= Syrian Unity Party =

The Syrian Unity party was set up by Syrian emigres in Cairo at the end of 1918. Its founders included signatories to the memorandum that resulted in the Declaration to the Seven and persons previously connected with the Ottoman Party for Administrative Decentralization. In August 1921, the party organized the Syrian–Palestinian Congress in Geneva with a view to influencing the terms of the proposed League of Nations mandate over the region.

==Members and Platform==
- Michel Lutfallah;
- Rashid Rida;
- Rafiq al-Azm;
- Haqqi al-Azm;
- Abd al-Rahman Shahbandar;
- Khaled al-Hakim;
- Sheikh Kamal al-Qassab;
- Salim Sarkis;
- Iskander 'Ammun;
- Muhibb al-Din al-Khatib;

The party platform stated:

==Background==

Before the war, Cairo was a center of activity for the developing Arab independence movement, its permissive atmosphere and community of Syrian emigres was a magnet for political exiles.

On 23 October 1918 following the Sinai and Palestine Campaign of World War I, the Occupied Enemy Territory Administration was established over Levantine provinces of the former Ottoman Empire.
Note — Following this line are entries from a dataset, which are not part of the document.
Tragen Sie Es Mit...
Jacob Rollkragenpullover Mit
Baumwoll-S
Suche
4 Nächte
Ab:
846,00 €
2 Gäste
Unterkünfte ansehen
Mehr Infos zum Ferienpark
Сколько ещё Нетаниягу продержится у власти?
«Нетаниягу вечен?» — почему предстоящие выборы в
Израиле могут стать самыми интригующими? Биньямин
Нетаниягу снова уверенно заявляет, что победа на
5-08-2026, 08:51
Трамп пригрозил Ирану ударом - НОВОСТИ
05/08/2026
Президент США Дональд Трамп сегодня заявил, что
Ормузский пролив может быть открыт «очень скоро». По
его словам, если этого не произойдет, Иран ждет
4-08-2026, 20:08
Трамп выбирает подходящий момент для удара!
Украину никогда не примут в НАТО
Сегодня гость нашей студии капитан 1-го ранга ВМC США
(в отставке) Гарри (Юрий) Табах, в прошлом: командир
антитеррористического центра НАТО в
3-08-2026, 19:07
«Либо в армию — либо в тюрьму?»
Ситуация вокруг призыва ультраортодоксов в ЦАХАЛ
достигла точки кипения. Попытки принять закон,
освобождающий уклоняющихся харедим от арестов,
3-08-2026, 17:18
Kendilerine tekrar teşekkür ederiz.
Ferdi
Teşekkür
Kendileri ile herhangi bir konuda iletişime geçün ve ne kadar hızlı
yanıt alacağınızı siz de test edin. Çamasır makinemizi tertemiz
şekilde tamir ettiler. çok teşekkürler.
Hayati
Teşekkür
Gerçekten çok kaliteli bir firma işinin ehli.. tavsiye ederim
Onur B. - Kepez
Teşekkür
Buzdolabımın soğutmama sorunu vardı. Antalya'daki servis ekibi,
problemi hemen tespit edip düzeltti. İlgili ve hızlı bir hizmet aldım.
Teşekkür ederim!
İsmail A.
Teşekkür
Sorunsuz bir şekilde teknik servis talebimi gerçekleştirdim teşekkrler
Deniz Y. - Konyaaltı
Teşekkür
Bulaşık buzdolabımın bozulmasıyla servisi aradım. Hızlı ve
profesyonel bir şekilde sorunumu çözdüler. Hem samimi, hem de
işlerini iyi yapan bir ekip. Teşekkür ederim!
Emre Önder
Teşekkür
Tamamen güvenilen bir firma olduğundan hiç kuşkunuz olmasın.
Earlier, on 1 October 1918, General Allenby had been authorized to permit the hoisting of the Arab flag at Damascus.

The political scene in Damascus was dominated by three organizations, al-Nadi al-'Arabi (the Arab Club with strong Palestinian connections), Hizbal-Istiqlal al-'Arabi (the Arab Independence Party connected to al-Fatat) and Al-'Ahd (an Iraqi-run officers association).

An Arab government was announced on 5 October 1918 and gained de facto independence after the withdrawal of the British forces on 26 November 1919. The Arab Kingdom of Syria was an unrecognized state proclaimed as a Kingdom on 8 March 1920 and existed until 25 July 1920. During its brief existence, the kingdom was led by Sharif Hussein bin Ali's son Faisal bin Hussein. Despite its claims to the territory of the region of Syria, Faisal's government controlled a limited area and was dependent on Britain which, along with France, generally opposed the idea of a Greater Syria and refused to recognize the kingdom. The kingdom surrendered to French forces on 25 July 1920.

==Bibliography==
- Porath, Yehoshua (1974). "The emergence of the Palestinian-Arab national movement, 1918-1929"
- Khoury, Philip Shukry (2014). "Syria and the French Mandate: The Politics of Arab Nationalism, 1920-1945"
- Beshara, Adel (2012). "The Origins of Syrian Nationhood: Histories, Pioneers and Identity"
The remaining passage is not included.